Output each entry that follows exactly. Images stay out.
(RECORDS TO USE Opens)
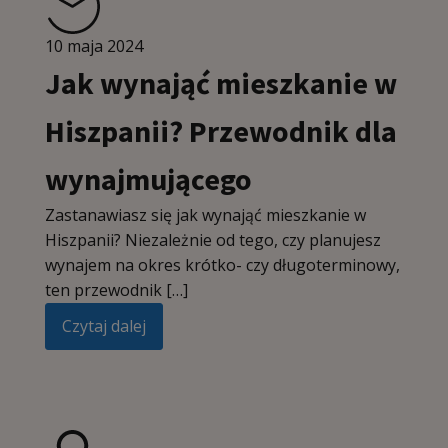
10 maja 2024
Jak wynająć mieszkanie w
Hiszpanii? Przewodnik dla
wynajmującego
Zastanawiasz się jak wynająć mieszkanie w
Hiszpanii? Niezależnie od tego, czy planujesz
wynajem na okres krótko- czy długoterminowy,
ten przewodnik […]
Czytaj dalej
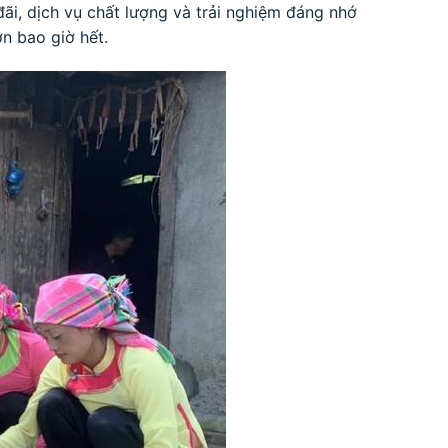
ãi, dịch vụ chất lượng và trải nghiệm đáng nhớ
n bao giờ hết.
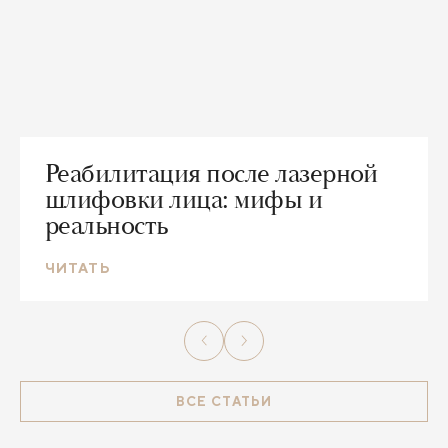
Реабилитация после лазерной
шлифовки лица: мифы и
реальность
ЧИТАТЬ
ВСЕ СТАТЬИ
(RECORDS TO USE Closes)
ANSWER TO THE EXERCISE
10 maja 2024
Jak wynająć mieszkanie w
Hiszpanii? Przewodnik dla
wynajmującego
Zastanawiasz się jak wynająć mieszkanie w
Hiszpanii? Niezależnie od tego, czy planujesz
wynajem na okres krótko- czy długoterminowy,
ten przewodnik […]
Czytaj dalej
ãi, dịch vụ chất lượng và trải nghiệm đáng nhớ
n bao giờ hết.
Реабилитация после лазерной
шлифовки лица: мифы и
реальность
ЧИТАТЬ
ВСЕ СТАТЬИ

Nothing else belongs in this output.